## Task prompt
Print the data below exactly as it stands, and keep the pictures out.

[Records from a collection]
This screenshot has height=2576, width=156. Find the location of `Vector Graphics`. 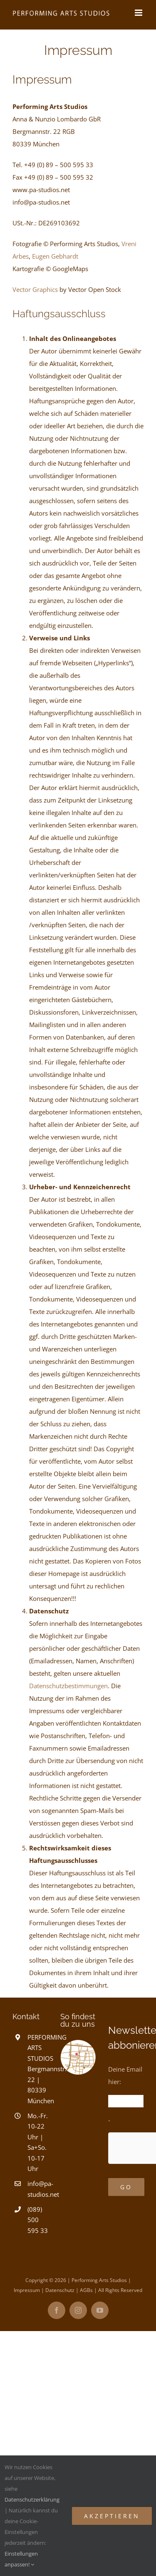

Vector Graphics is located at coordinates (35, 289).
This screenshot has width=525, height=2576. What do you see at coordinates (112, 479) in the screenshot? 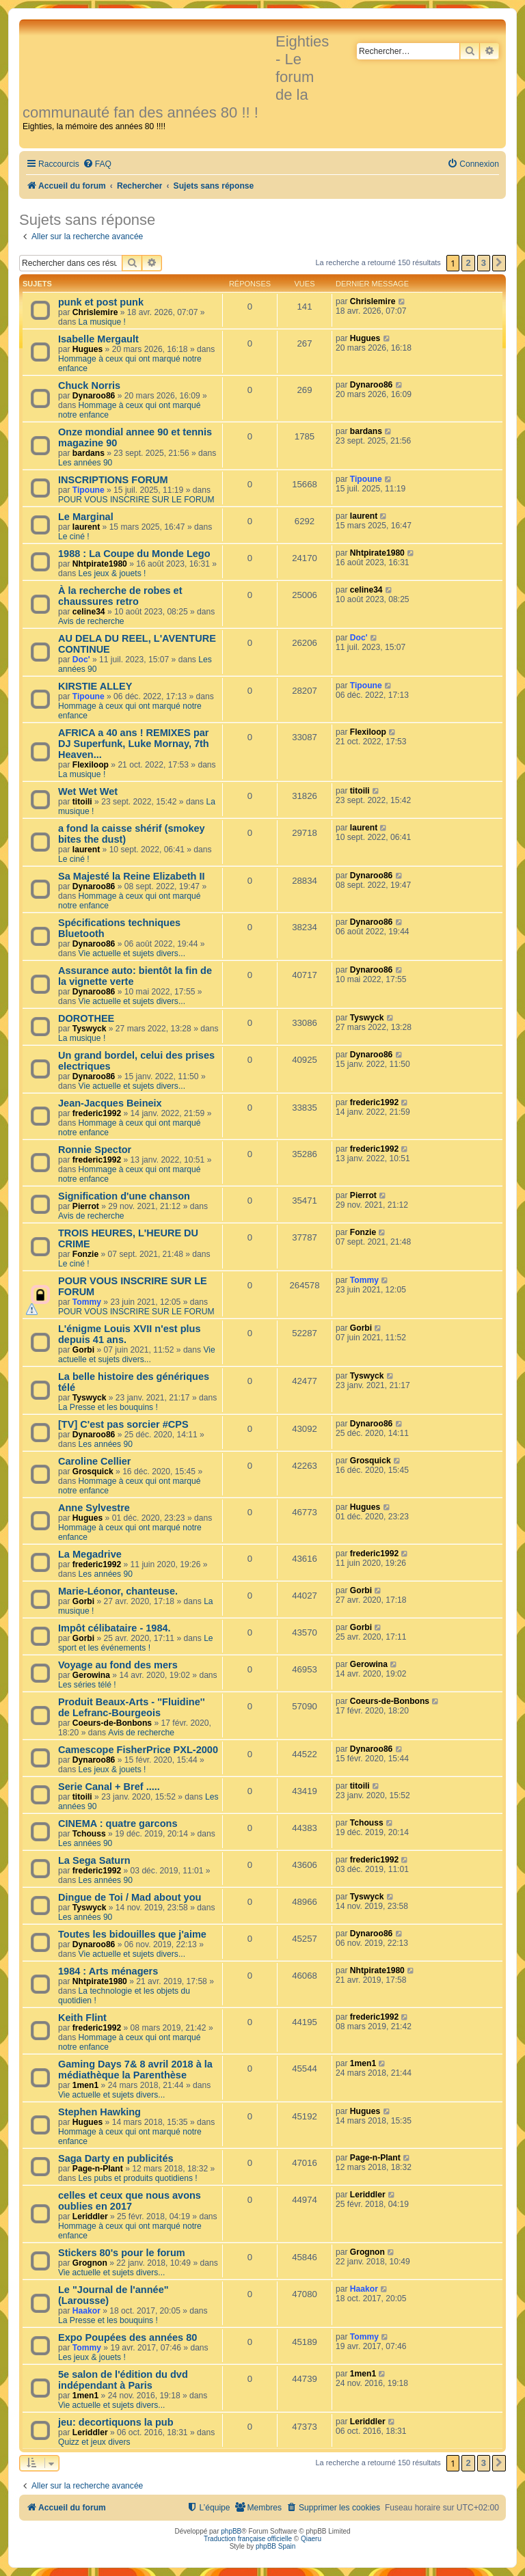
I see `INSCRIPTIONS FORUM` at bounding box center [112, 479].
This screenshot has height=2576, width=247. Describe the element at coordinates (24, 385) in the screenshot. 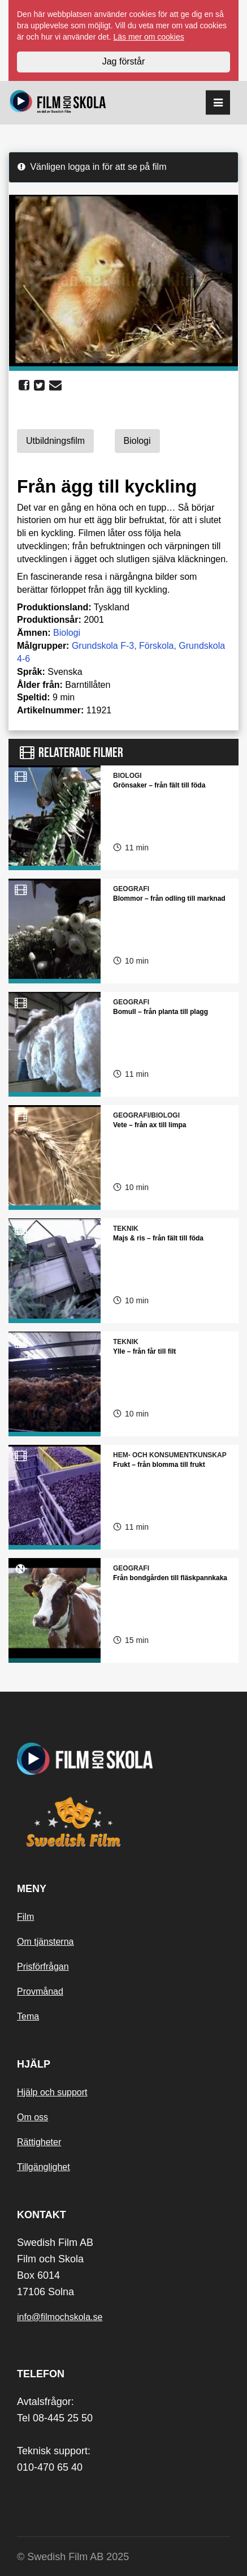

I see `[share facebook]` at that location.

## Result of the exercise
This screenshot has height=2576, width=156. Find the location of `Vector Graphics`. 

Vector Graphics is located at coordinates (35, 289).
This screenshot has width=525, height=2576. What do you see at coordinates (112, 479) in the screenshot? 
I see `INSCRIPTIONS FORUM` at bounding box center [112, 479].
This screenshot has height=2576, width=247. Describe the element at coordinates (24, 385) in the screenshot. 

I see `[share facebook]` at that location.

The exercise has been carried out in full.